:: Task requirements ::
Starting at the line that contains "type de travaux", return every line through the end of the entries below, exactly and with nothing else.

Collected data:
▽

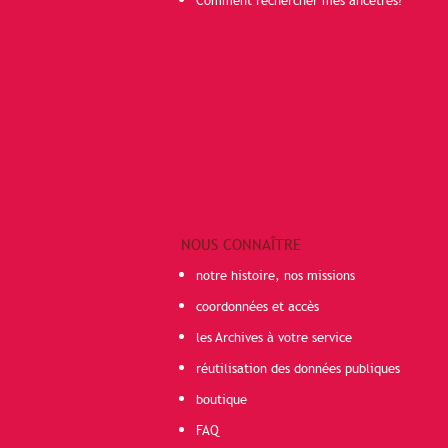
Comment rechercher mes ancêtres?
NOUS CONNAÎTRE
notre histoire, nos missions
coordonnées et accès
les Archives à votre service
réutilisation des données publiques
boutique
FAQ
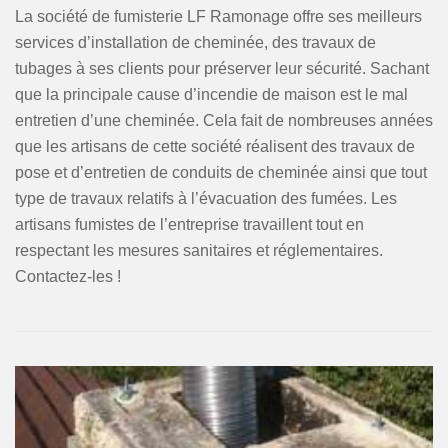
La société de fumisterie LF Ramonage offre ses meilleurs
services d’installation de cheminée, des travaux de
tubages à ses clients pour préserver leur sécurité. Sachant
que la principale cause d’incendie de maison est le mal
entretien d’une cheminée. Cela fait de nombreuses années
que les artisans de cette société réalisent des travaux de
pose et d’entretien de conduits de cheminée ainsi que tout
type de travaux relatifs à l’évacuation des fumées. Les
artisans fumistes de l’entreprise travaillent tout en
respectant les mesures sanitaires et réglementaires.
Contactez-les !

△

:: Expected answer ::
type de travaux relatifs à l’évacuation des fumées. Les
artisans fumistes de l’entreprise travaillent tout en
respectant les mesures sanitaires et réglementaires.
Contactez-les !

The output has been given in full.